By Ridge Mahoney
Commissioner Don Garber announced over the weekend that MLS is considering shifting its schedule to give its two Concacaf Champions League participants, Los Angeles and Seattle, a break from league play to help their chances in the semifinals against tough Liga MX opposition.
Both teams, along with Houston, sat out league play on the weekend between the first and second legs of the quarterfinals. Seattle and the Galaxy advanced, Houston was eliminated. All three teams returned to MLS play last weekend; each of them conceded crucial late goals and none were able to win.
The semifinal legs will be played April 2-3 and April 9-10, with the Galaxy scheduled to host Montreal and the Sounders at home against Chivas USA on the weekend in between. Garber said MLS has discussed re-scheduling those games.
The league’s stance is admirable, though opposing teams can rightly object to schedule alterations that could work against them, since those games would have to be played later in the season and perhaps at disadvantageous times. Striving for parity on the one hand while giving its top teams a greater chance to succeed at the international club level is a delicate balancing act, as is the problem of accommodating 10 FIFA international dates in a 323-game schedule.
There can’t be any more than nine MLS games in a particular round unless teams double up on games. Nine games were played last weekend and eight will be played this weekend as well, in between the Hexagonal qualifiers Friday against Costa Rica and next Tuesday in Mexico.

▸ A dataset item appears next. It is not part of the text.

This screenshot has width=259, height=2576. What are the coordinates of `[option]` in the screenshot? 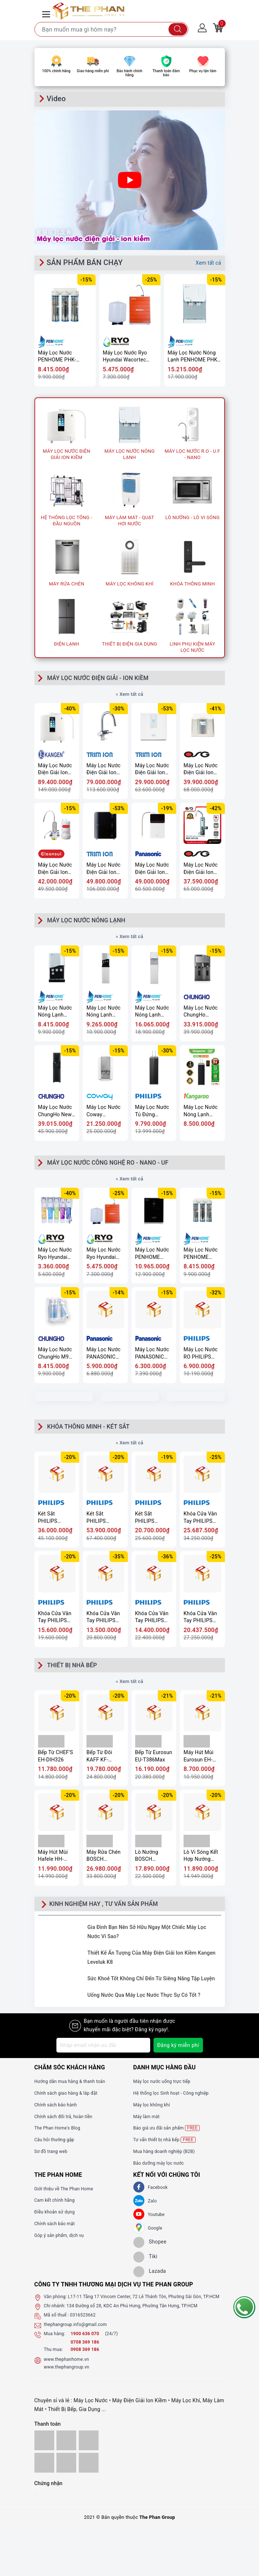 It's located at (130, 40).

Every year Garber says the league will do whatever it can to “lighten” the MLS schedule during those periods, and every year it does well in some regards and poorly in others. There’s no way the load can be evenly spread across the 19-team schedules during a year when many teams will stage international exhibitions and most will also be affected by the Gold Cup, to be played July 7-28.
Late-season games take on greater importance as the playoffs draw closer, yet points are points regardless of when they are accrued. A case can be made that at this early stage of the MLS season that all games are important, since no team is yet eliminated from playoff contention. (ha, ha).
Still, a few carry more allure than others and if nothing else, the absence of numerous top players denudes those games of appeal at the gate and on the TV screen. For a league still dependent on crowds for a significant portion of its revenues and desperately trying to pump up its television ratings, those are important considerations.
Seattle will be without three players when it takes on San Jose, which will be missing defenders Victor Bernardez and Justin Morrow. Sporting Kansas City must do without attacking catalyst Graham Zusi and reigning Defender of the Year Matt Besler when it plays at New England (Jerry Bengtson). Fans of D.C. United and Columbus will tune in to see their teams on NBC Sports Network, but does the absence of several starters detract from the game's quality and thus its appeal to a national audience?
The arguments can be made that players make do without starters all the time because of injuries and suspensions, and games are sometimes rescheduled to accommodate international exhibitions and for other non-competitive reasons, such as television. Some midweek dates free of league games are taken up by U.S. Open Cup games or pending international exhibitions.
Yet a league willing to juggle games on short notice might take a fresh look at how it handles the FIFA dates that are determined years in advance.
How does the scheduling conundrum play itself out during the remainder of the MLS season? Here’s a look:
JUNE 7, 11, 18. Revamping the FIFA calendar produced a concentration of three international dates within a 12-day period, and while the MLS schedule is cut back somewhat, about one-half of the 19 teams will be in action during those periods.
Four games are set for the Saturday following the June 7 (Friday) fixture date, and there’s also a Philly-Columbus midweek match on June 5, a Wednesday. MLS has scheduled only five games prior to the June 18 international date, yet stages four more the day after, which in effect makes for a full nine-game slate. A few teams, such as Portland and Montreal, play on both league dates, while Sporting Kansas City doesn’t play at all.
Cutting back on weekend games forces many of those games to be played midweek, but stacking so many of them on the back end of a busy 12-day stretch doesn’t seem prudent.
SEPT. 5 & 9. Again, the league cuts back its schedule leading up to the first fixture date. Five games will be played on Saturday, Sunday and Wednesday leading up to the Friday match day, yet a full slate of nine games is again scheduled for the weekend in between.
OCT. 11 & 15. Another wrinkle is invoked for the final two fixture dates that fall within the MLS regular season. (The final FIFA dates are Nov. 15 and 19.) Starting Friday, Oct. 4, a week before the first fixture date, MLS has scheduled 12 games – nine on the weekend, and three on the previous Wednesday. Not much can be done about the weekend, yet forcing six teams to play midweek is a disadvantage at a crucial period of the season.
This time, the weekend in-between is cut back, with just four games scheduled. Two of them are big rivalries: Portland-Seattle and D.C. United-Philadelphia, yet this is a commendable move if still well short of the ideal.
In a perfect world, MLS wouldn’t stage midweek games prior to a Friday fixture date and since it can’t reasonably be expected to sit out the weekend entirely, could at least cut back significantly on weekend action. This week, it attains the first objective (no midweek games) but fails miserably on the second (a full slate of nine).